The scaledFix is automatically calculated by the Vitis-AI Quantizer and compiled DPU model contains this value. You can get the scaledFix by dpuGetInputTensorScale() on DNNDK API. The scaledFix is a value to prevent the value calculated by the above formula from overflowing into the char range (i.e. the values are normalized to the range -128 to 127 with an average of zero). For example, the scaledFix value is calculated as 16 when the scale is set as 0.022. In this case, image information is reduced from 256 to 90 gradations (256*0.022*16=90.1). If the scale is set as 1.0, the scaledFix is calculated as 0.5. In this case, the inference accuracy is expected to improve because the pixel value is represented as 128 gradations. For the values of mean that we have set, if scale is set as 0.861, the scaledFix will be 1.0, and the pixel value will be represented as 256 gradations, however, we did not experiment.

And we also modified the number of classes of the final output layer.

<     num_output: 19
---
>     num_output: 5

Training on PyTorch

On the referenced tutorial, the model training is performed on the Xilinx Caffe framework and SoftmaxWithCrossEntropy loss function is used. To improve the model accuracy, we used Lovasz-Loss function. The published Lovasz-Loss implementation is only for TensorFlow and PyTorch, and TensorFlow implementation is very slow (see issue). so we perform training on PyTorch and export trained weight to Caffe.

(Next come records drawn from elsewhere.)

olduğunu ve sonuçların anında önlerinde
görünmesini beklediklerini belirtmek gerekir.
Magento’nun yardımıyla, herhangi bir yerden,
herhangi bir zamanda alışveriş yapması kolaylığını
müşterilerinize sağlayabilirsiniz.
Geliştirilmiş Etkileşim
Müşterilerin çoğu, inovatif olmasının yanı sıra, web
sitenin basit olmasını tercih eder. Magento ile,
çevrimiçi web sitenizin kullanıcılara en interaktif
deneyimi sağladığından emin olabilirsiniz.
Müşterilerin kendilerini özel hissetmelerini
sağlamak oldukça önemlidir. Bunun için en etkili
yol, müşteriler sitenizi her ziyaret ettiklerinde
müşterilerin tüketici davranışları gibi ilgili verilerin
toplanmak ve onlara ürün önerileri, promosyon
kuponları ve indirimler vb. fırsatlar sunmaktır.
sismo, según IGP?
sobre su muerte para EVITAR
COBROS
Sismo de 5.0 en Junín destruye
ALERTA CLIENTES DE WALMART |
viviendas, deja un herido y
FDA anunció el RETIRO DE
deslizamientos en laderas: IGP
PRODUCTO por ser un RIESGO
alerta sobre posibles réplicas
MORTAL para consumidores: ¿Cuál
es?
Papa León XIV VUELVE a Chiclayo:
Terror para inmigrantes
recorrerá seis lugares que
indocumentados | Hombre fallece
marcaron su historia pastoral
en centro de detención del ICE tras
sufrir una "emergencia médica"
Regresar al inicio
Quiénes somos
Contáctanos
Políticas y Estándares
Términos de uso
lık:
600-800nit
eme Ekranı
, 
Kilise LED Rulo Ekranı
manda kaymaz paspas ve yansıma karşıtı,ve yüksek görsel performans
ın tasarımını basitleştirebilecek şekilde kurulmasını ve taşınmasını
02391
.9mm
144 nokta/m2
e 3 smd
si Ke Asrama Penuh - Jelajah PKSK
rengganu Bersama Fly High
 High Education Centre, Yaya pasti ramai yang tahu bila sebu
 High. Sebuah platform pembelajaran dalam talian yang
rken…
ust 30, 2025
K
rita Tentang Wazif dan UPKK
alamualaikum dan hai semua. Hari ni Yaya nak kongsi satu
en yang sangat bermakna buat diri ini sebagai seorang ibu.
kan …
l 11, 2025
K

We did not use a model converter like ONNX because the converted model cannot be quantized on Vitis-AI Quantizer. We manually extract model weight to NumPy array and export it. In this step, we explain training on BDD100K dataset.

Export pre-trained Caffe weight to NumPy array

First, extract the pre-trained weight of the Xilinx tutorial. This step is performed on the Xilinx Vitis-AI docker environment.

$ conda activate vitis-ai-caffe
$ cd files/Segment/workspace/model/FPN
$ python ../../../../../utils/caffe_pytorch_conversion/extract_caffe_to_npy.py -m deploy.prototxt -w final_models/pretrained.caffemodel  -o ../../../../../npy

Weights of each layer are generated in npy directory.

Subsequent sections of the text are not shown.